Exercise aim: Retype all of the entries word for word.

BEGIN The input

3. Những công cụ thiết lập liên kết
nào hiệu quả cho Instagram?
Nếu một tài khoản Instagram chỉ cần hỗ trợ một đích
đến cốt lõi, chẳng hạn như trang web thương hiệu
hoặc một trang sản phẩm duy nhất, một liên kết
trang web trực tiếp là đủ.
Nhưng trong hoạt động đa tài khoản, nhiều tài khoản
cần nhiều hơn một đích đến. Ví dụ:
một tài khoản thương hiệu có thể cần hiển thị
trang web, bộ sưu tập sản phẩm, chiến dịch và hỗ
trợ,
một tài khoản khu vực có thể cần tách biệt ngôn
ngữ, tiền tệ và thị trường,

END The input

Expected answer:
3. Những công cụ thiết lập liên kết
nào hiệu quả cho Instagram?
Nếu một tài khoản Instagram chỉ cần hỗ trợ một đích
đến cốt lõi, chẳng hạn như trang web thương hiệu
hoặc một trang sản phẩm duy nhất, một liên kết
trang web trực tiếp là đủ.
Nhưng trong hoạt động đa tài khoản, nhiều tài khoản
cần nhiều hơn một đích đến. Ví dụ:
một tài khoản thương hiệu có thể cần hiển thị
trang web, bộ sưu tập sản phẩm, chiến dịch và hỗ
trợ,
một tài khoản khu vực có thể cần tách biệt ngôn
ngữ, tiền tệ và thị trường,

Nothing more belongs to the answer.